I only looked superficially at React, so maybe I got something wrong, but the HTML/XML intermingled with Javascript seems extremely off-putting to me, akin to ASP/JSP/PHP.
'JSX' is also what made me avoid React at first. But once I started using it, it made perfect sense.
The 'JSX' is just compiled to Javascript anyway, it's just more convenient for deep nesting of html elements within a component.
In more recent talks the React devs have avoided using JSX in examples and instead use the compiled form as JSX goes far enough from what people expect that it turns people away before they've given it a chance.
The most important idea to take from React is that UI components are much simpler when they are state machines.
The thing that sold me on React was this statement: "Most people make the mistake that the DOM is a place you put things."
The DOM is what the user sees. That's all. With React, you have a virtual DOM that can hold everything, not just what the user sees. It's a pure data structure, and can be manipulated as such.
Because that DOM is a pure data structure, React can figure out for you what parts have changed, and re-render those bits as needed.
I agree with you that React's virtual DOM is a real breakthrough. However, that doesn't make all of React worthwhile. Other frameworks can (and should) integrate a virtual DOM.
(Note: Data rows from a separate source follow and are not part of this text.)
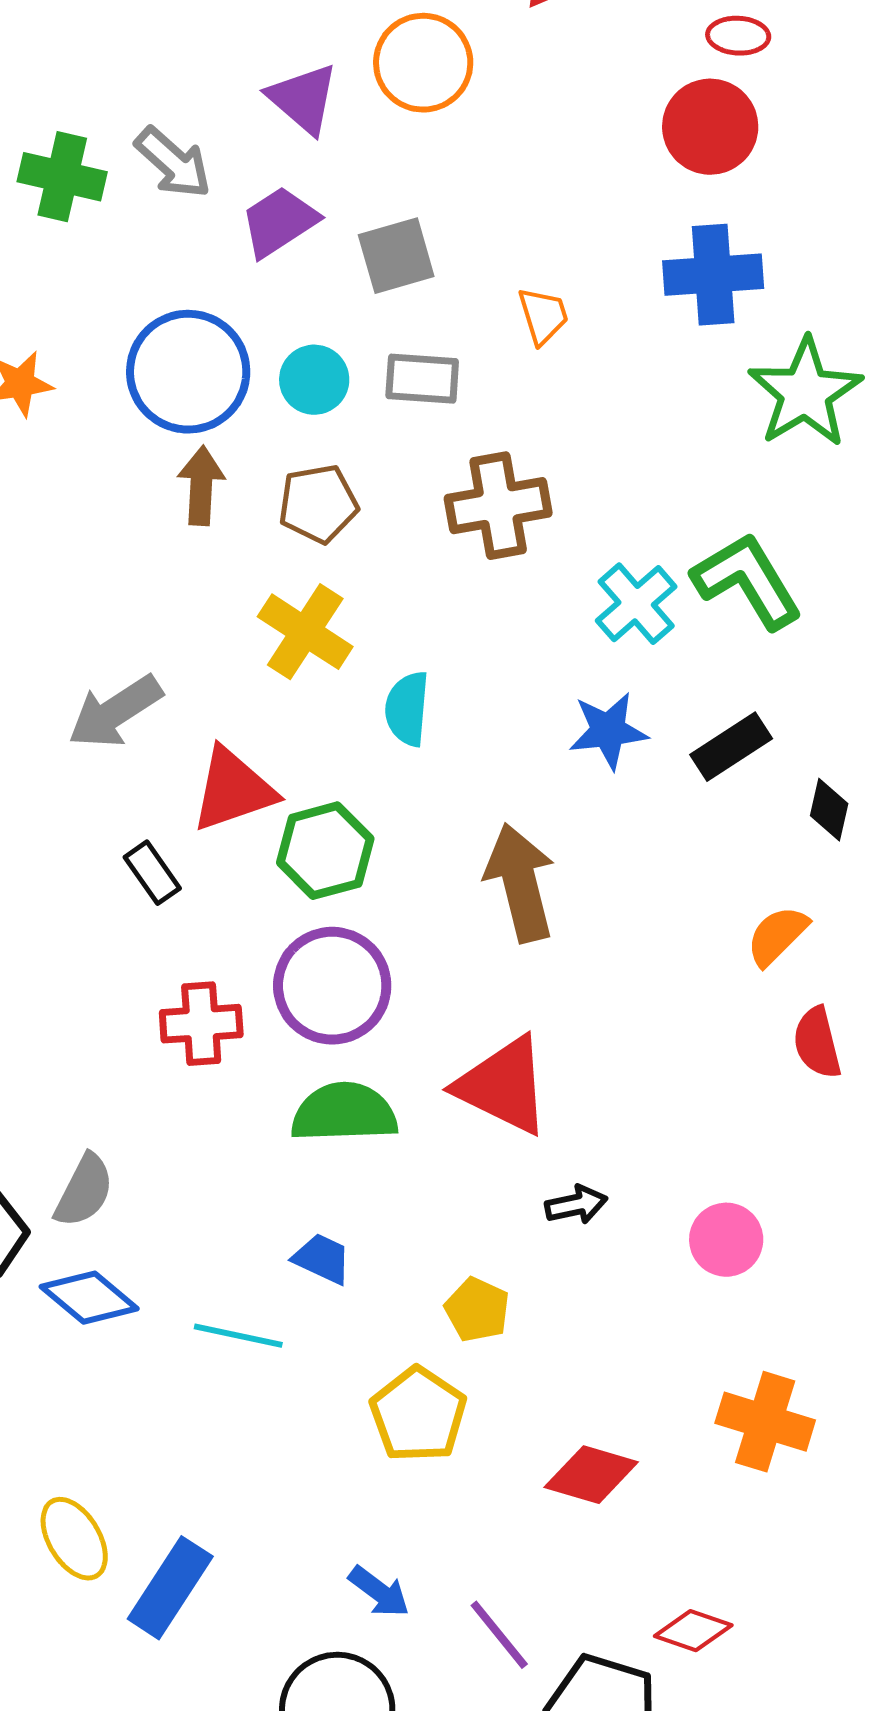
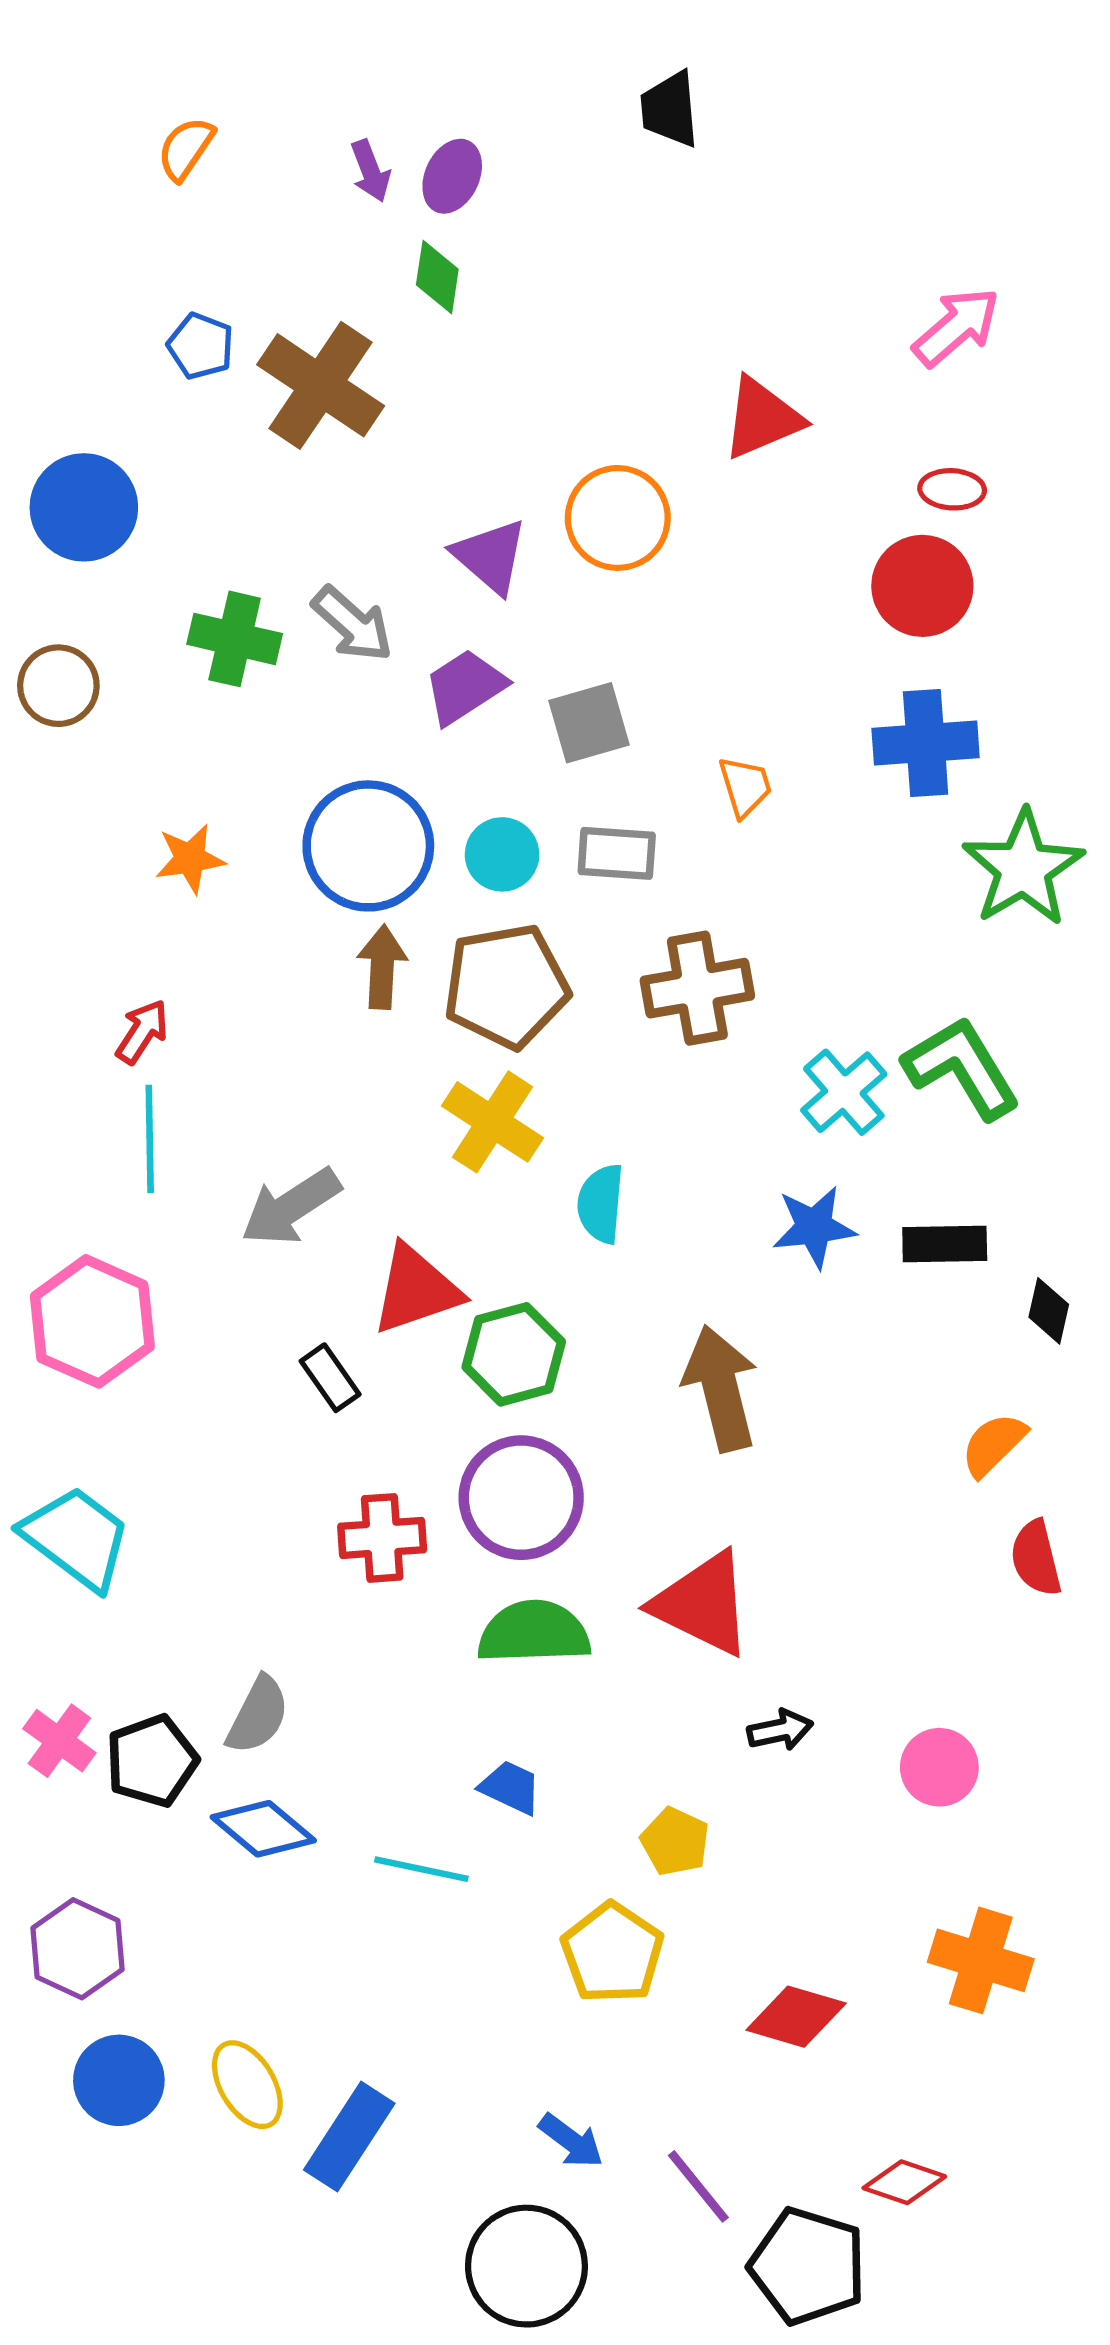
brown pentagon: (318, 504) -> (506, 986), size x1.5
black rectangle: (731, 747) -> (945, 1244), turned 32

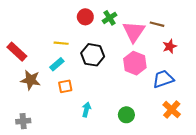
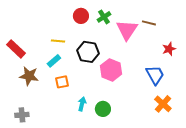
red star: (170, 46) -> (169, 49), moved
pink hexagon: (135, 63) -> (111, 70), moved
blue trapezoid: (163, 79) -> (155, 75), turned 80
green circle: (126, 115) -> (103, 109), moved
It's just the first impression. React view code is not HTML in pure sense—it's a DSL for describing virtual DOM tree (that happens to look a lot like HTML for obvious reasons).
You won't regret taking a couple of hours to try to build something simple with it.
But then again, is the comparison between Angular and React even a valid one? After all, Angular is more or less MVC with a lot of functionality for resource routing, component building whereas React seems like a view templating library. So if I am not wrong, we are comparing a framework with a targeted library.
The weakness with Angular is not the view imo, but the $apply-cycle which can bog down even a modern browser with moderately sized data.
React basically eliminates the need for something like the apply cycle, because you just re-render from the top whenever something changes. React is the view layer, but its approach is different enough that you may restructure (and simplify) the rest of your app as a result.